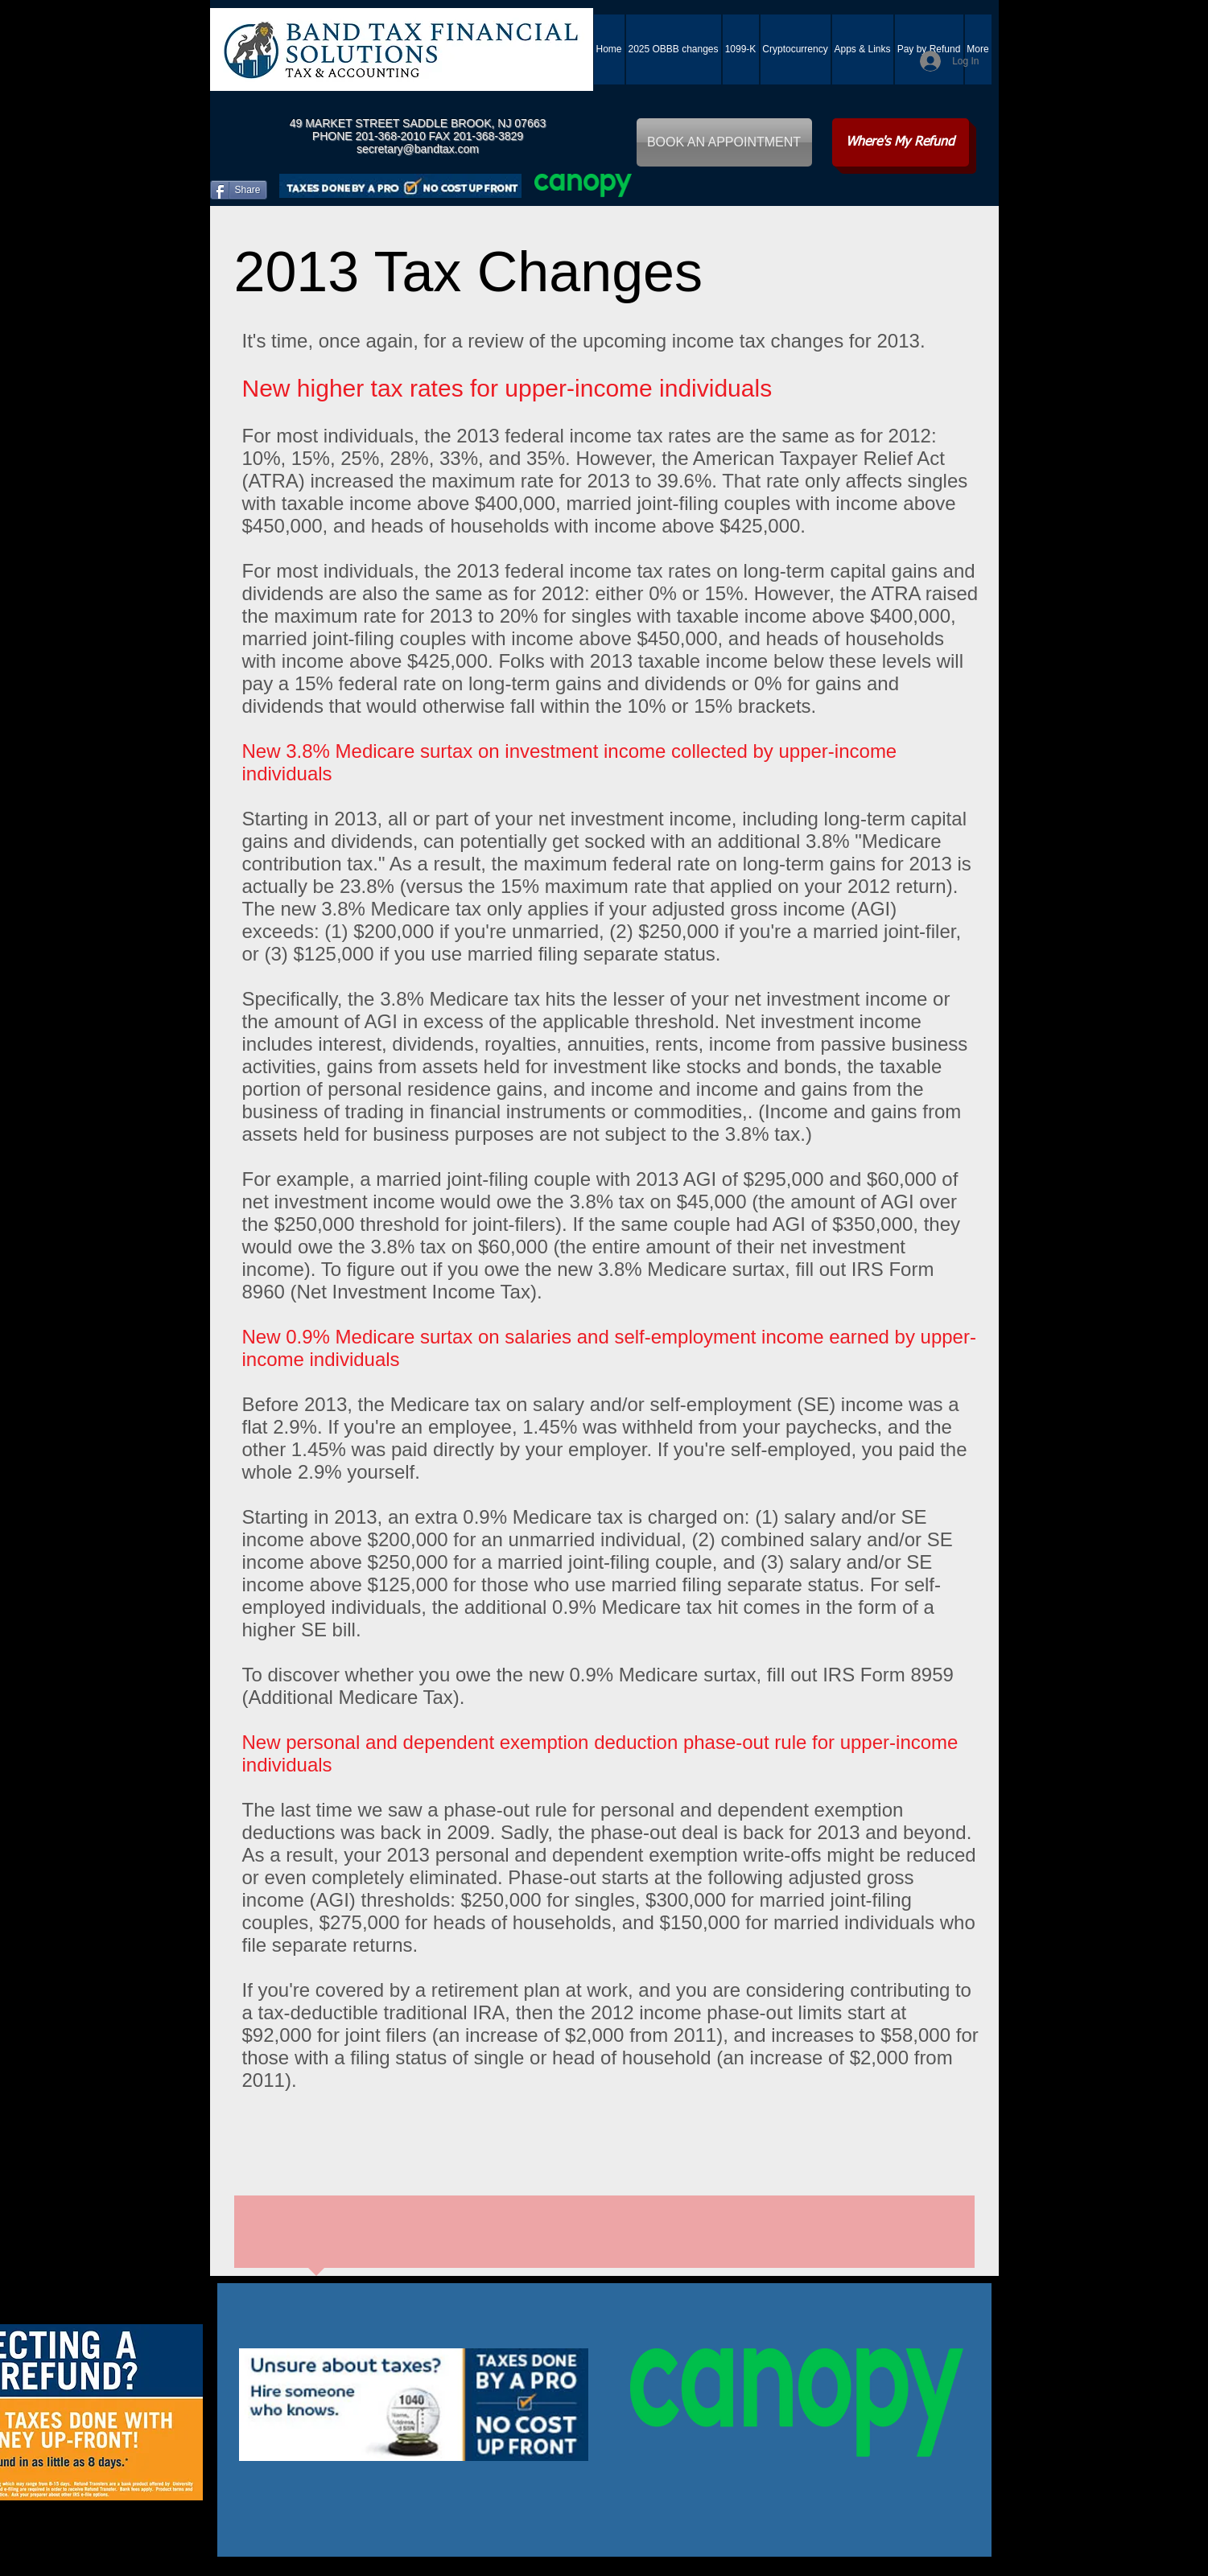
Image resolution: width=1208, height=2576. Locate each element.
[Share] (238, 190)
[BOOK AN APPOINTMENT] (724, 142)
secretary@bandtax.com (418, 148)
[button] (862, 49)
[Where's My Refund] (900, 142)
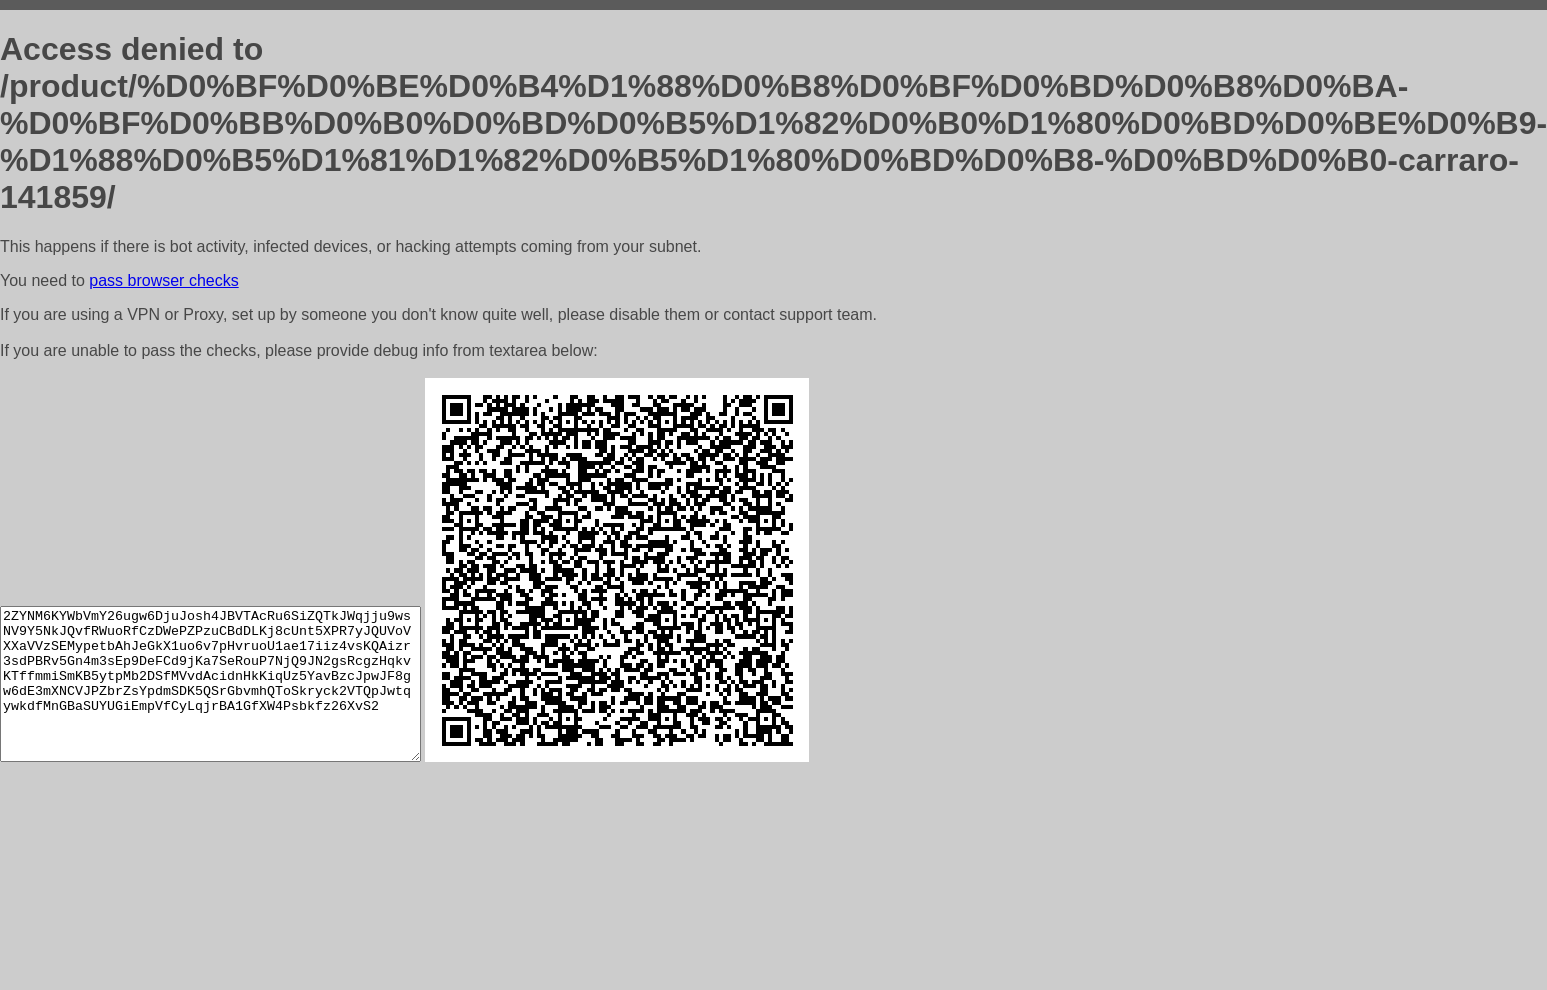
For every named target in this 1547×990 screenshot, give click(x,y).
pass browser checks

----

Aim of the exercise —
Set down each line from the line containing "For every named" through the final line of the data, exactly and with nothing added.

Task output —
For every named target in this 1547×990 screenshot, give click(x,y).
pass browser checks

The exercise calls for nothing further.